There's something about Winnipeg that generates extraordinary devotion among its departed citizens. Recently that devotion has generated a yearning for the glory days when Winnipeg was on the map of major league sports.

Ken Fenson, a former Jets vice-president now living in Houston, Texas, nearly leapt with happiness at the news that the NHL's Atlanta Thrashers will relocate to Winnipeg.

"I don't think there's a Winnipegger on the face of the earth who isn't walking around with a big smile today," Mr. Fenson said. "It is so thrilling. It is thrilling beyond words. I wish I could be there to feel this all again. We never should have lost them."

Fenson also paid tribute to the current NHL ownership group, True North Sports, for getting the deal done. Winnipeggers across the country and around the world will be rejoicing, he said.

For fans such as Gabriel Desjardins, a 34-year-old engineer living in Silicon Valley, the return of the franchise ends a decade and a half of watching hockey but having no team to support. He may not remember his own anniversary, he said, but he'll never forget the date of the first NHL game he saw with his father: Feb. 18, 1983, against the Boston Bruins.

"Emotionally, there's sort of an element of the diaspora. I've been a man without a team. It's the end of my wandering," Mr. Desjardins said.

Dave Lantz, a 39-year-old lawyer in Toronto, left Winnipeg the same year as the NHL team. He has no plans to move his family back this fall, but he's already called a friend to reserve two tickets for the team's 2011 home opener. He said he was glued to every development this spring as the deal inched closer to completion. He breathed a huge sigh of relief when Gary Bettman appeared in Winnipeg Tuesday to confirm that the NHL is back.

"For me it's part of my childhood. I have fond memories of my grandfather sitting in his office listening to the Jets broadcasts on the radio. He was always content to just listen on the radio. But I'll never forget the first time we took him to a Jets game at the arena and the look on his face, the noise when the Jets scored, the place was electric," he said. "The first thing he said was, 'OK, who's taking me to the next game?'"

Mr. Lantz has already told his own children they're not allowed to wear any Toronto Maple Leafs apparel. Now he has an alternative to offer. He just hopes the new owners don't abandon the Jets name, as has been rumoured.

For Nathan Jacobson, a Winnipeg-born businessman who now lives in Israel, the announcement brought back warm memories of the city's past - the entry into the old World Hockey Association, the signing of Bobby Hull to the sport's first million-dollar contract, the team's entry to the NHL and its rivalry with Wayne Gretzky's Edmonton Oilers. He received e-mails from around the world yesterday from former Winnipeggers excited about the team's return.
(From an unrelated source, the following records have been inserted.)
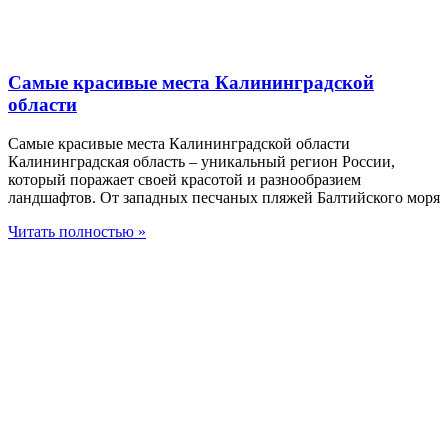
Самые красивые места Калининградской
области
Самые красивые места Калининградской области
Калининградская область – уникальный регион России,
который поражает своей красотой и разнообразием
ландшафтов. От западных песчаных пляжей Балтийского моря
Читать полностью »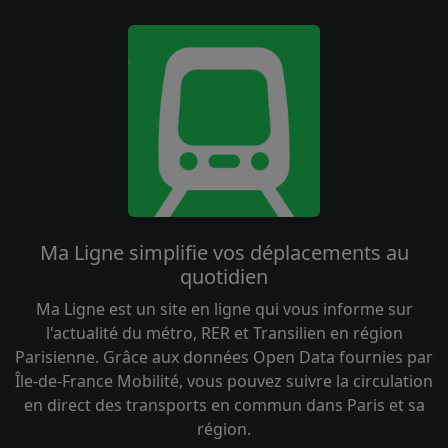
Ma Ligne simplifie vos déplacements au
quotidien
Ma Ligne est un site en ligne qui vous informe sur
l'actualité du métro, RER et Transilien en région
Parisienne. Grâce aux données Open Data fournies par
Île-de-France Mobilité, vous pouvez suivre la circulation
en direct des transports en commun dans Paris et sa
région.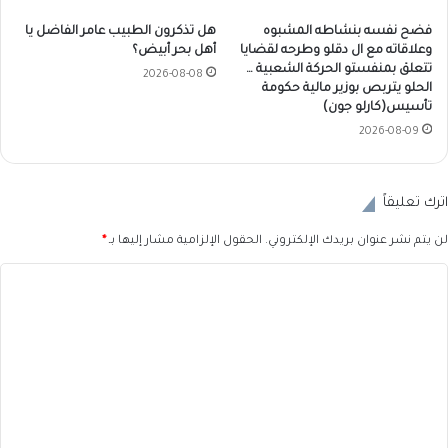
فضح نفسه بنشاطه المشبوه
هل تذكرون الطبيب عامر الفاضل يا
وعلاقاته مع ال دقلو وطرحه لقضايا
أهل بحر أبيض؟
تتعلق بمنفستو الحركة الشعبية …
2026-08-08
الحلو يتربص بوزير مالية حكومة
تأسيس(كارلو جون)
2026-08-09
اترك تعليقاً
لن يتم نشر عنوان بريدك الإلكتروني.
الحقول الإلزامية مشار إليها بـ
*
ا
ل
ت
ع
ل
ي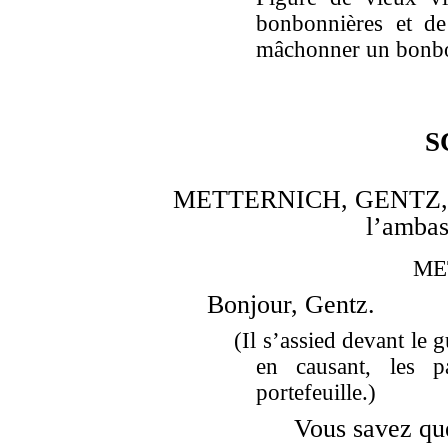
bonbonnières et de 
mâchonner un bonbon
S
METTERNICH, GENTZ, puis
l’ambas
ME
Bonjour, Gentz.
(Il s’assied devant le g
en causant, les p
portefeuille.)
Vous savez que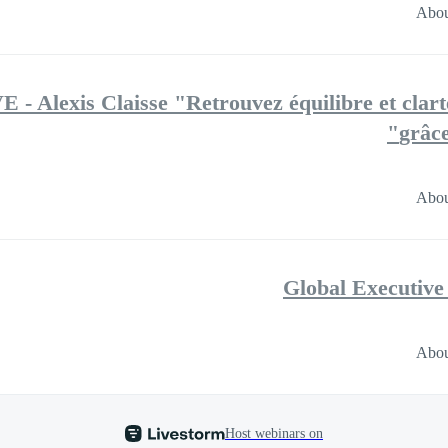
Abou
 - Alexis Claisse "Retrouvez équilibre et clart
grâce
Abou
Global Executiv
Abou
Host webinars on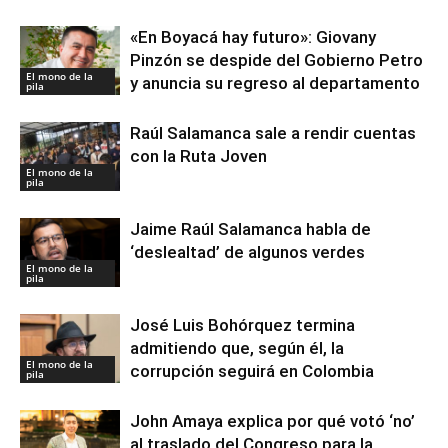
«En Boyacá hay futuro»: Giovany
Pinzón se despide del Gobierno Petro
El mono de la
y anuncia su regreso al departamento
pila
Raúl Salamanca sale a rendir cuentas
con la Ruta Joven
El mono de la
pila
Jaime Raúl Salamanca habla de
‘deslealtad’ de algunos verdes
El mono de la
pila
José Luis Bohórquez termina
admitiendo que, según él, la
El mono de la
corrupción seguirá en Colombia
pila
John Amaya explica por qué votó ‘no’
al traslado del Congreso para la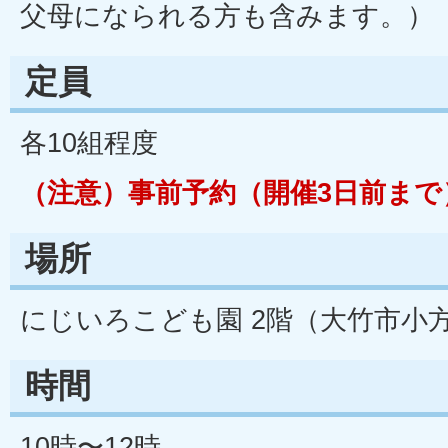
父母になられる方も含みます。）
定員
各10組程度
（注意）事前予約（開催3日前まで
場所
にじいろこども園 2階（大竹市小方
時間
10時〜12時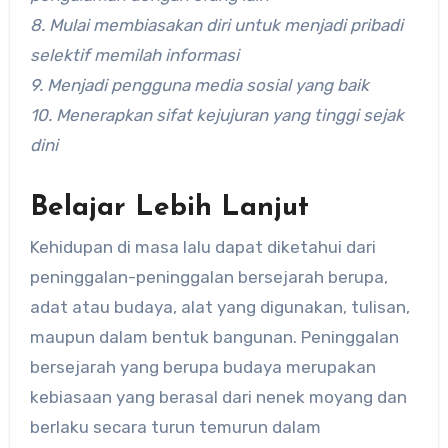
8. Mulai membiasakan diri untuk menjadi pribadi
selektif memilah informasi
9. Menjadi pengguna media sosial yang baik
10. Menerapkan sifat kejujuran yang tinggi sejak
dini
Belajar Lebih Lanjut
Kehidupan di masa lalu dapat diketahui dari
peninggalan-peninggalan bersejarah berupa,
adat atau budaya, alat yang digunakan, tulisan,
maupun dalam bentuk bangunan. Peninggalan
bersejarah yang berupa budaya merupakan
kebiasaan yang berasal dari nenek moyang dan
berlaku secara turun temurun dalam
"Losing them was a major loss for Winnipeg," Mr. Jacobson said. "This is sort of a return from the wilderness."

He recalls doing business in Russia where people may have known little about Canada but they knew the Winnipeg Jets.

Will the team thrive financially? Mr. Desjardins, who also does hockey analysis, said the strength of the Canadian dollar makes an enormous difference to the viability of pro hockey, even if Winnipeg will have one of the smallest arenas in the league.

But selling hundred-dollar seats in Winnipeg, a city where bargain hunting is enshrined as a civic virtue, may not be easy.

"They've got to make it work. Being Winnipeggers, they're not used to paying $200 a ticket. Will it work in a discount city? I don't know," said Mr. Jacobson.

Either way the thousands of ex-Winnipeggers who still consider the city home once again have a team they can call their own.

"You never leave it. You never do," Mr. Fenson said.